• What the task requires:
For this exercise, repeat exactly the lines below starting at the line holding "Etiquetas Meto Onduladas" and ending at the line holding "Начальник відділу", both included, with no extra lines and no pictures.

• Provided data:
_ _ _
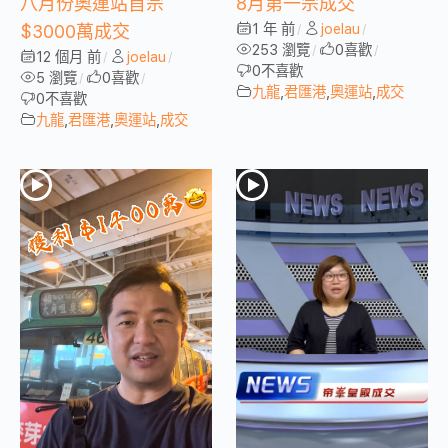
八月份奧運站首宗
8月第一宗成交
1 年 前
joelau
$3000萬成交
/
/
253 瀏覽
0
喜歡
/
/
12 個月 前
joelau
/
/
0
不喜歡
5 瀏覽
0
喜歡
/
/
九龍
,
君匯港
,
奧運站
,
成交
0
不喜歡
九龍
,
君匯港
,
奧運站
,
成交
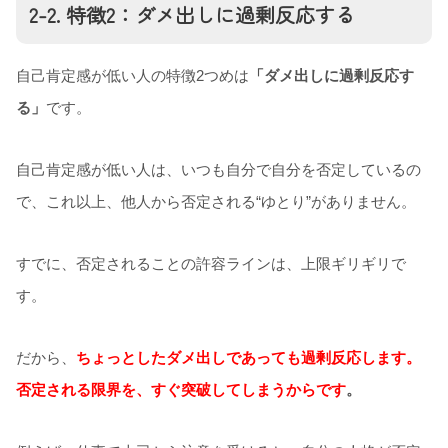
2-2. 特徴2：ダメ出しに過剰反応する
自己肯定感が低い人の特徴2つめは
「ダメ出しに過剰反応す
る」
です。
自己肯定感が低い人は、いつも自分で自分を否定しているの
で、これ以上、他人から否定される“ゆとり”がありません。
すでに、否定されることの許容ラインは、上限ギリギリで
す。
だから、
ちょっとしたダメ出しであっても過剰反応します。
否定される限界を、すぐ突破してしまうからです
。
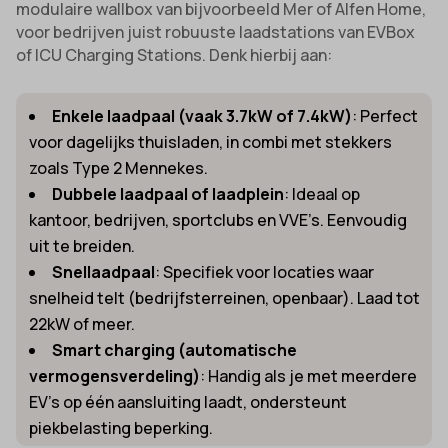
modulaire wallbox van bijvoorbeeld Mer of Alfen Home,
voor bedrijven juist robuuste laadstations van EVBox
of ICU Charging Stations. Denk hierbij aan:
Enkele laadpaal (vaak 3.7kW of 7.4kW)
: Perfect
voor dagelijks thuisladen, in combi met stekkers
zoals Type 2 Mennekes.
Dubbele laadpaal of laadplein
: Ideaal op
kantoor, bedrijven, sportclubs en VVE’s. Eenvoudig
uit te breiden.
Snellaadpaal
: Specifiek voor locaties waar
snelheid telt (bedrijfsterreinen, openbaar). Laad tot
22kW of meer.
Smart charging (automatische
vermogensverdeling)
: Handig als je met meerdere
EV’s op één aansluiting laadt, ondersteunt
piekbelasting beperking.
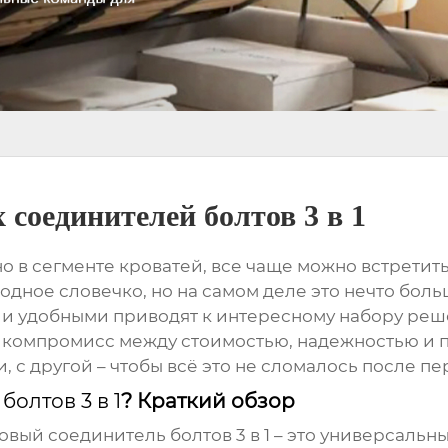
соединителей болтов 3 в 1
о в сегменте кроватей, все чаще можно встретит
о модное словечко, но на самом деле это нечто б
 удобными приводят к интересному набору реше
гда компромисс между стоимостью, надежностью и 
 с другой – чтобы всё это не сломалось после пе
олтов 3 в 1
? Краткий обзор
овый соединитель болтов 3 в 1
– это универсальн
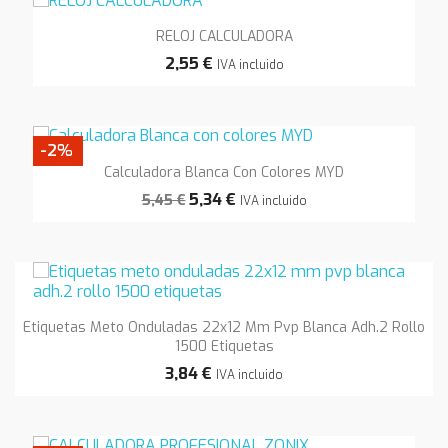
RELOJ CALCULADORA
2,55 €
IVA incluido
-2%
Calculadora Blanca Con Colores MYD
5,34 €
5,45 €
IVA incluido
Etiquetas Meto Onduladas 22x12 Mm Pvp Blanca Adh.2 Rollo
1500 Etiquetas
3,84 €
IVA incluido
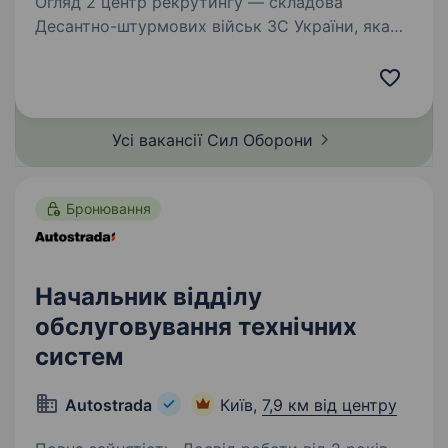
Огляд 2 центр рекрутингу — складова
Десантно-штурмових військ ЗС України, яка
допомагає цивільним особам долучитися до
підрозділів ДШВ. Наша команда складається
з досвідчених менеджерів, які пройшли
службу в різних…
Усі вакансії Сил
Оборони
Бронювання
Начальник відділу
обслуговування технічних
систем
Autostrada
Київ,
7,9 км від центру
_ _ _
• Your response:
Etiquetas Meto Onduladas 22x12 Mm Pvp Blanca Adh.2 Rollo
1500 Etiquetas
3,84 €
IVA incluido
Огляд 2 центр рекрутингу — складова
Десантно-штурмових військ ЗС України, яка
допомагає цивільним особам долучитися до
підрозділів ДШВ. Наша команда складається
з досвідчених менеджерів, які пройшли
службу в різних…
Усі вакансії Сил
Оборони
Бронювання
Начальник відділу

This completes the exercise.